Spermatogenic Failure 19


A number sign (#) is used with this entry because of evidence that spermatogenic failure-19 (SPGF19) is caused by homozygous or compound heterozygous mutation in the CFAP43 gene (617558) on chromosome 10q25.


Spermatogenic failure-19 is characterized by multiple morphologic abnormalities of the flagella (MMAF), including absent, short, coiled, bent, and irregular-caliber flagella (Tang et al., 2017).

For a general phenotypic description and a discussion of genetic heterogeneity of spermatogenic failure, see SPGF1 (258150).

Clinical Features

Tang et al. (2017) studied 3 Han Chinese men (P003, P028, and P029) with infertility due to multiple morphologic abnormalities of sperm flagella, who were compound heterozygous for mutations in the CFAP43 gene. All had severe to complete asthenospermia, and none of their spermatozoa showed progressive motility. Morphologic assessment by light microscopy showed severely distorted sperm flagella, including absent, short, coiled, bent, and irregular-caliber flagella. Spermatozoa with abnormal flagella represented approximately 80 to 100% of the spermatozoa analyzed, with short, coiled, and absent flagella being the most frequently observed. Transmission electron microscopy revealed disorganization of the fibrous sheaths and other axonemal and periaxonemal structures. Cross-sections showed hypertrophy and hyperplasia of the fibrous sheaths. Central microtubules were absent in most flagella, and various cytoskeletal components were distorted as well. The presence or absence of other features associated with primary ciliary dyskinesia (see 244400) was not reported.

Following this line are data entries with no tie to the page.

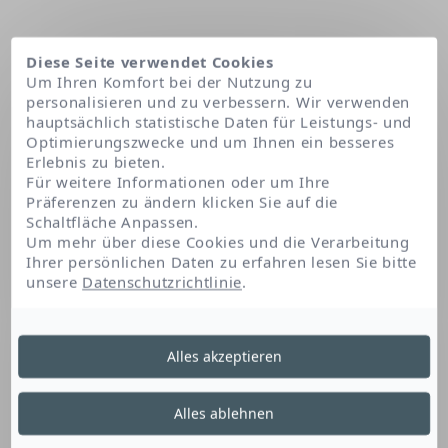
Diese Seite verwendet Cookies
Um Ihren Komfort bei der Nutzung zu
personalisieren und zu verbessern. Wir verwenden
hauptsächlich statistische Daten für Leistungs- und
Optimierungszwecke und um Ihnen ein besseres
Erlebnis zu bieten.
Für weitere Informationen oder um Ihre
Präferenzen zu ändern klicken Sie auf die
Schaltfläche Anpassen.
Startseite
Ethylhexyl palmitate
Um mehr über diese Cookies und die Verarbeitung
Ihrer persönlichen Daten zu erfahren lesen Sie bitte
unsere
Datenschutzrichtlinie
.
Ethylhexyl Palmitate
Alles akzeptieren
Dieses Fettsäurederivat ist
Alles ablehnen
feuchtigkeitsspendend. Es beruhigt und macht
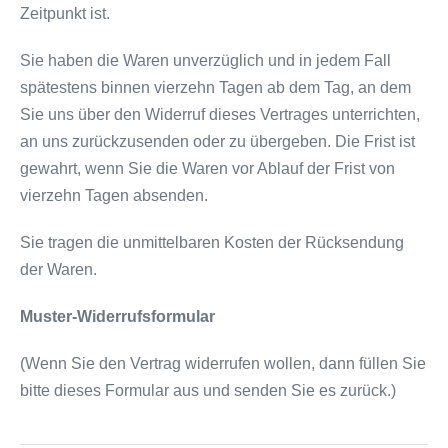
Zeitpunkt ist.
Sie haben die Waren unverzüglich und in jedem Fall
spätestens binnen vierzehn Tagen ab dem Tag, an dem
Sie uns über den Widerruf dieses Vertrages unterrichten,
an uns zurückzusenden oder zu übergeben. Die Frist ist
gewahrt, wenn Sie die Waren vor Ablauf der Frist von
vierzehn Tagen absenden.
Sie tragen die unmittelbaren Kosten der Rücksendung
der Waren.
Muster-Widerrufsformular
(Wenn Sie den Vertrag widerrufen wollen, dann füllen Sie
bitte dieses Formular aus und senden Sie es zurück.)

Coutton et al. (2018) studied the ultrastructure of sperm cells from a Tunisian man (P43-8) with infertility due to MMAF and mutation in the CFAP43 gene. Longitudinal sections showed severe axonemal and periaxonemal defects affecting the outer dense fibers, the fibrous sheath, and the mitochondrial sheath, which appeared completely disorganized resulting in aborted flagella or their replacement by a cytoplasmic mass containing unassembled axonemal components. Approximately 95% of cross-sections were abnormal; the main defect was absence of the central pair complex (CPC; 9+0 conformation), observed in 81.8% of patient sperm compared to 0% in a fertile control. In the 5% of axonemes that had a normal 9+2 conformation, periaxonemal structure abnormalities were consistently observed. In addition, the absent-CPC defect was associated with peripheral doublet disorganization in 13.6% of sperm analyzed, and cross-sections with a single central microtubule (9+1 conformation) were observed in about 10% of cases. Immunofluorescence analysis using antibodies targeting the CPC protein SPAG6 (605730) showed no staining, and that of the radial spoke head protein RSPH1 (609314) was completely abnormal, with markedly diffuse staining concentrated in the midpiece.

Molecular Genetics

In 30 unrelated Han Chinese men with infertility due to multiple morphologic abnormalities of the flagella, Tang et al. (2017) performed whole-exome sequencing and aCGH assays and identified compound heterozygosity for mutations in the CFAP43 gene (617558.0001-617558.0005) in 3 patients. In addition, homozygosity for a mutation in the CFAP44 gene (617559.0001) was detected in 1 patient (see SPGF20, 617593), and 1 patient was homozygous for a nonsense mutation in the CFAP65 gene (614270). None of the mutations in CFAP43, CFAP44, or CFAP65 was found in 984 ethnically matched controls, and no homozygous loss-of-function mutations in these genes were reported in more than 100,000 individuals from the ExAC Browser or gnomAD databases.

By whole-exome sequencing in a cohort of 27 Chinese men with infertility due to MMAF, Sha et al. (2019) identified 1 patient who was homozygous for a splice site mutation in the CFAP43 gene (617558.0006). His unaffected father and mother were both heterozygous for the mutation, which was not found in the ExAC or 1000 Genomes databases.

By whole-exome sequencing in a cohort of 78 infertile men with MMAF, including 46 from North Africa, 10 from the Middle East, and 22 from France, who were negative for mutations in known male infertility-associated genes, Coutton et al. (2018) identified 10 patients who were homozygous or compound heterozygous for mutations in the CFAP43 gene (see, e.g., 617558.0007-617558.0011). The authors noted that 1 patient (P43-9) with a missense mutation on 1 allele (V347A; 617558.0011) exhibited a relatively milder phenotype, with 10% of spermatozoa that were morphologically normal and only 20% with short flagella, compared to 0% and a mean of approximately 65%, respectively, in the other CFAP43-mutated patients, who were all homozygous for truncating mutations.